An earlier Egyptian-brokered prisoner swap deal was reached in October 2011, when Israel and Hamas agreed upon the return of Israeli soldier Gilad Shalit, who had been held captive in Gaza for over five years, in exchange for around 1,027 Palestinian prisoners. The deal also stipulated the right of Palestinian prisoners to receive family visits inside Israeli prisons.

However, Palestinian footballer Mahmoud Al-Sarsak from Gaza is now more than 70 days into a hunger strike which he began in March. Al-Sarsak is protesting against his detention without charge or trial for almost three years, during which he has developed severe health problems and is being held at the IPS medical centre.

Fatah media spokesman in Cairo Riyad Saidam said the Palestinian national struggle had historically been embodied in either military confrontations or strikes and demonstrations.

The Palestinian prisoner crisis emerged after the creation of the Israeli state in 1948, he noted, reaching 750,000 prisoners during the 1967 war. He stated that at least 400 prisoners had died in Israeli prisons due to deliberate killing or worsening living conditions.

Israeli authorities deny the prisoners family visits and some have not seen their relatives for over seven years, according to Saidam.

During a press conference in Cairo in May, Palestinian Ambassador to Egypt Barakat Al-Farra said large numbers of Palestinian prisoners were facing severe health problems after being on hunger strike for almost 68 days, awaiting effective Palestinian moves to pressure Israel to respond to their demands.

He referred to other demands by the prisoners, such as permission to use electronic appliances and the presence of lawyers during investigations. Al-Farra also advocated ending the administrative detention law which legalises the arrest of Palestinians under the claim that they are a threat to Israel's national security, a law that has been in place since the end of the British mandate in Palestine in 1948.

The Palestinian Minister of Detainees and Ex-Detainees Issa Karake, a former political prisoner in Israel, revealed to Ahram Online the possibility of expanding the hunger strike to include water if Israel continued to ignore the prisoners' demands.

"Almost thousands of hunger-striking Palestinian prisoners are facing the threat of death, as noted in Israeli – not Palestinian – medical reports, thanks to Khader Adnan whose spark ignited the flame of rebellion more than at any time before," Karake said in May.

On Wednesday, Palestinians urged foreign governments to implement the recommendations of the Amnesty International report criticising Israeli prison conditions and practices.

"The Palestinian government calls on the international community to take action to end – and not merely condemn – the torture, detention without trial and other abuses highlighted," the Palestinian government said in a statement.

Government spokesman Ghassan Khatib told AFP that the report "exposes human rights abuses practised by Israel... and requires immediate and practical steps to implement its recommendations, the most important of which is to release prisoners immediately or give them a fair trial."

"Amnesty has made clear to the world how Israel breaks international law and breaks agreements with impunity," Khatib added.

Amnesty criticises Israel's treatment of Palestinian detainees in Israeli jails, in particular the practice of administrative detention, where individuals are held without charge for renewable periods of six months.
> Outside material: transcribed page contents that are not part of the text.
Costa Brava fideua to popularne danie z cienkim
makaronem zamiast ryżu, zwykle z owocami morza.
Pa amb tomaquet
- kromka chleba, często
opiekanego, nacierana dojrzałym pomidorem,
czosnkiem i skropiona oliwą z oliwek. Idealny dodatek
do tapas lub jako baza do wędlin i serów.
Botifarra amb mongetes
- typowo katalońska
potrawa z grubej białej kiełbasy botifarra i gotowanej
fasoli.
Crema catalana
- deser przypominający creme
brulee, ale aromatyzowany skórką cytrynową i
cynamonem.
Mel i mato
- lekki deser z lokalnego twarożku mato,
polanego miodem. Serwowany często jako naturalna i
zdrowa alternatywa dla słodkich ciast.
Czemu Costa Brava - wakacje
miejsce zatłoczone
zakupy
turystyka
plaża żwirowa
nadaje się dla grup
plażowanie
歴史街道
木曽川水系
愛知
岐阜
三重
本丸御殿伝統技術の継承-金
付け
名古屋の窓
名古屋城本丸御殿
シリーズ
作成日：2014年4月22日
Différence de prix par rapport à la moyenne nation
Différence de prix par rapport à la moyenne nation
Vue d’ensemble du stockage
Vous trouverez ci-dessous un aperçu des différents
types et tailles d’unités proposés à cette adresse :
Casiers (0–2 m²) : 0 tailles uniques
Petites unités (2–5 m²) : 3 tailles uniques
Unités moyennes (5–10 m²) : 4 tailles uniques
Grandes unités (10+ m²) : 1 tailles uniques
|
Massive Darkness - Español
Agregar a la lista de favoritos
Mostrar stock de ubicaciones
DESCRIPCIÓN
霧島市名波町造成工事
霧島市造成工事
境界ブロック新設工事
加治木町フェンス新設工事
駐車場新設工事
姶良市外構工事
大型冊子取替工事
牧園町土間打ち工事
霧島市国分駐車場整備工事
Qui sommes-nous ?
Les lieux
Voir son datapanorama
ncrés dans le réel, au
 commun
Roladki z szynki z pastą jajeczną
The human rights group urged Israel to charge or release all those held under administrative detention orders, and expressed concern about reports of torture as well as practices including denying detainees visits by family or lawyers.

Khatib said the report "exposes human rights abuses practised by Israel... and requires immediate and practical steps to implement its recommendations, the most important of which is to release prisoners immediately or give them a fair trial."

Amnesty also urged Israel to end the forcible transfer of Palestinians from the West Bank to the Gaza Strip and to "protect all those in Israeli custody from all forms of torture and other ill-treatment."